I was so impressed by Glenn Rolle and the Surgeons that I went up to Rolle and asked if they had any record albums, and he sold me one for $5. When I got back to my table, I sensed that the album might be defective, inasmuch as it had a big bend in the middle, so you could easily fold it in half. Rolle cheerfully exchanged it for a new one, which I played when I got home. The album is called Steal Away. Side One consists of one song, called “Steal Away, which is a little over six minutes long. Side Two is also “Steal Away,” but it’s the instrumental version, which is identical to Side One but without the vocals. All in all, I think Steal Away is an excellent name for this album.

We honestly had planned to do more than just eat and drink and swim and laze on the beach and buy straw hats and walk around very slowly while burping during our stay in Bimini. We honestly intended to do some serious research on local points of interest, such as the Mysterious Underwater Thing Possibly Built by Aliens from Space. I am not making this point of interest up. It’s called the Bimini Road, and it consists of hundreds of big, flat rocks forming a half-mile-long, fairly regular pattern, shaped like a backward J in 18 feet of water a half mile from Bimini. It was discovered in 1968, and many respected loons think that it has something to do with the Lost Continent of Atlantis. Others think it must have been aliens from space. It’s a big mystery. How did it get there? What is it for?

My theory is that the space aliens were going to write a giant under-water backward message of advice for humanity starting with J, possibly “JUST DO IT.” But after a short while in the Lethargy Zone they decided to knock off, maybe have a Bahama Mama, and before they knew it a couple of million years had passed and they had to return to their planet, leaving the message unfinished. Closed for renevations.

We were in a similar situation. Before we knew it, it was Sunday, time to head back to Miami, assuming that Miami still existed. There was no way to know for sure, because the Bimini phone system had been out of order the whole time we were there. I’m not sure telephones would have been all that effective, anyway. The speed of electricity on Bimini is probably around 10

miles per hour.

Anyway, we had children and jobs to get back to, and we were getting dangerously close to forming permanent flesh puddles. So after a well-balanced breakfast of about 17,000 pieces of Bimini-bread toast, we set out for home, with me, Master of the Vessel Buster, once again following Bonefish Howard Steele Reeder II, who was once again following the Loran.

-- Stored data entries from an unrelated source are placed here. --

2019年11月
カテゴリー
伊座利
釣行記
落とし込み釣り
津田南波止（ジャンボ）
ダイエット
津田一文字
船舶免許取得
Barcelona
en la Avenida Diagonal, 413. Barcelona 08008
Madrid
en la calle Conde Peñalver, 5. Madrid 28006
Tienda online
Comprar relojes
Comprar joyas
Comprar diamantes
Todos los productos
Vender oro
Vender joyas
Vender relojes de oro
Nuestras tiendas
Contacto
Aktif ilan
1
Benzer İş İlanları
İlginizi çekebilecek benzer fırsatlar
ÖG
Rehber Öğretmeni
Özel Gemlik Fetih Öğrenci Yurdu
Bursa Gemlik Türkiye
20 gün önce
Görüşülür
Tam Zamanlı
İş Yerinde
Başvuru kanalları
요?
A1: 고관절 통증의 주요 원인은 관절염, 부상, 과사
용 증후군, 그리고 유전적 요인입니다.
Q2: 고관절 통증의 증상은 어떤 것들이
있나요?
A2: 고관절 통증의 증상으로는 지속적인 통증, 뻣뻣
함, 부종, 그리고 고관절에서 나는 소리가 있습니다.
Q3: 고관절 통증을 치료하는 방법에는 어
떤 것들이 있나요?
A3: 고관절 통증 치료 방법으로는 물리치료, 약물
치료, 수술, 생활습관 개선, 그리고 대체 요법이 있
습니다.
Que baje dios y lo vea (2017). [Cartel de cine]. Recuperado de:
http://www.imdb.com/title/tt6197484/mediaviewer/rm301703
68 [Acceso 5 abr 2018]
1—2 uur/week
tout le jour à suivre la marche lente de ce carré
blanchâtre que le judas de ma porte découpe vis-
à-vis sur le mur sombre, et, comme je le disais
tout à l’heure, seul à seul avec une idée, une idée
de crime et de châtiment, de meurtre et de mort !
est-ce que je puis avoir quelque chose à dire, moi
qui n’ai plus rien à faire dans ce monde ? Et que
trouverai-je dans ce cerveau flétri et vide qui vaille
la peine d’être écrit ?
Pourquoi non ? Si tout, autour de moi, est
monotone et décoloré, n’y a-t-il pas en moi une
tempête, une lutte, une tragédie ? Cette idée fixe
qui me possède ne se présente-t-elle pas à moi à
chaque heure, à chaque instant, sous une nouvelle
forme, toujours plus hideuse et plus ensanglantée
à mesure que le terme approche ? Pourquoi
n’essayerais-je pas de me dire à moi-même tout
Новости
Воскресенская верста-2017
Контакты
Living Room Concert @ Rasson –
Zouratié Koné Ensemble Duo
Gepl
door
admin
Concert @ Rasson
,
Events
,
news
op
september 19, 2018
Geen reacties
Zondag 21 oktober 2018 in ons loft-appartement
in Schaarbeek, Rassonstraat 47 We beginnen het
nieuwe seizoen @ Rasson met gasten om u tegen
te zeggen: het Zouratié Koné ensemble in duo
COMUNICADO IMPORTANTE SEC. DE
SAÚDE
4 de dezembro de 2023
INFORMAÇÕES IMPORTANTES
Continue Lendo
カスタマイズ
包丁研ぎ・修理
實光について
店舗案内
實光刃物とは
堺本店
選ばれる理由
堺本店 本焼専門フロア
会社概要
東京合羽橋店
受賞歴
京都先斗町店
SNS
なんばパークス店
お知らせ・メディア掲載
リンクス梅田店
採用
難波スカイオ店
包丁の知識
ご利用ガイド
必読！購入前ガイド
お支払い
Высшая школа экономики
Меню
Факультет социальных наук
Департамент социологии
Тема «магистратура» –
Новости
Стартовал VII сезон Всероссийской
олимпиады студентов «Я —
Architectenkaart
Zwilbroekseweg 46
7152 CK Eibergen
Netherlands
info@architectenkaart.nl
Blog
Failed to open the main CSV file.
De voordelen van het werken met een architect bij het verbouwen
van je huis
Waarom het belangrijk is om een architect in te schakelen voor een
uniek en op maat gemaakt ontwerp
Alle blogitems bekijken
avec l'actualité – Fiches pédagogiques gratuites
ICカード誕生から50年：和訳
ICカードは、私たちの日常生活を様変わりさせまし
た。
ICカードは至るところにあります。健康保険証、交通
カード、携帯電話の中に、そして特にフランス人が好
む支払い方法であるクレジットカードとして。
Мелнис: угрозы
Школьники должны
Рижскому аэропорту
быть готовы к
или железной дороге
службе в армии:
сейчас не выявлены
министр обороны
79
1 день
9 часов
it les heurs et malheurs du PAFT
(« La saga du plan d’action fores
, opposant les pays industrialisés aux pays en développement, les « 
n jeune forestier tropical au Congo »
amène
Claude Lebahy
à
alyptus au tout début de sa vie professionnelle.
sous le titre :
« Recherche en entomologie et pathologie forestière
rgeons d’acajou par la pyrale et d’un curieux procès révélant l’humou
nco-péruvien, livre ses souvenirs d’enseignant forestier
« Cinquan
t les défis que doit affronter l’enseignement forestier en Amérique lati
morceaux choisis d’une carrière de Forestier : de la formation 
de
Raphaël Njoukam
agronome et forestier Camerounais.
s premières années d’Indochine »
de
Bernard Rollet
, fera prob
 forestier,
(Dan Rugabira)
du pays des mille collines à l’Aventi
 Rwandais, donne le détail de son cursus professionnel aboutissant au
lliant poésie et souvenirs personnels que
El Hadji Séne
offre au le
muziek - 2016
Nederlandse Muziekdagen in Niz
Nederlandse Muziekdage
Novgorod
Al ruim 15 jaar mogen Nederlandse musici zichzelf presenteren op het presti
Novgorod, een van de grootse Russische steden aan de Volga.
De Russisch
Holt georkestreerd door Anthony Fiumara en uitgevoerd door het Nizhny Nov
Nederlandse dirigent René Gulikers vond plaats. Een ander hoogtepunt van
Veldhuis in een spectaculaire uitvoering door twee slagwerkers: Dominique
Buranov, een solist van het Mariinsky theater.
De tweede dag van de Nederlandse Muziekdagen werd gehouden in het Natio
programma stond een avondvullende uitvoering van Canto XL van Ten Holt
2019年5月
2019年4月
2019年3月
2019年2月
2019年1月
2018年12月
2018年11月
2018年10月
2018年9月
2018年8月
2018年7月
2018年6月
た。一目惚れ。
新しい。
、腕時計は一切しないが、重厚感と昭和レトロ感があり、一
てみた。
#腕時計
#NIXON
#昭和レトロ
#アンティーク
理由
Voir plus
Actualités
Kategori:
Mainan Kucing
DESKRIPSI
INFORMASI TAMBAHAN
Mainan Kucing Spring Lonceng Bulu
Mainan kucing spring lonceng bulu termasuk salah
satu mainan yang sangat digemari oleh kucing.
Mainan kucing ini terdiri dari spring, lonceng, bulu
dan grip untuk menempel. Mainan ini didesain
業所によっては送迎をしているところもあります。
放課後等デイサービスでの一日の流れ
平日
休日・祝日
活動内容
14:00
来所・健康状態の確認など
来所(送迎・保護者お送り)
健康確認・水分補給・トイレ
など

In a couple of hours, Miami was on the horizon again, apparently intact, but I didn’t dare to relax, because I knew that ahead of us lay the greatest maritime challenge of all, a hazard so dangerous that no sane boatperson would dream of attempting it: Biscayne Bay on a Sunday afternoon. You know how sometimes you’re driving on I-95 in heavy traffic, and some substance abuser driving a car whose windows are tinted with what appears to be roofing tar weaves past you at 127 miles per hour, using all available lanes plus the median strip, and you say to yourself: “Why don’t they get that lunatic OFF THE ROAD??” Well, trust me, on Sunday afternoon he is off the road. He and all his friends from the South Florida Maniac Drivers Club are all out on Biscayne Bay, roaring around in severely overpowered boats, looking for manatees to turn into Meatloaf of the Sea.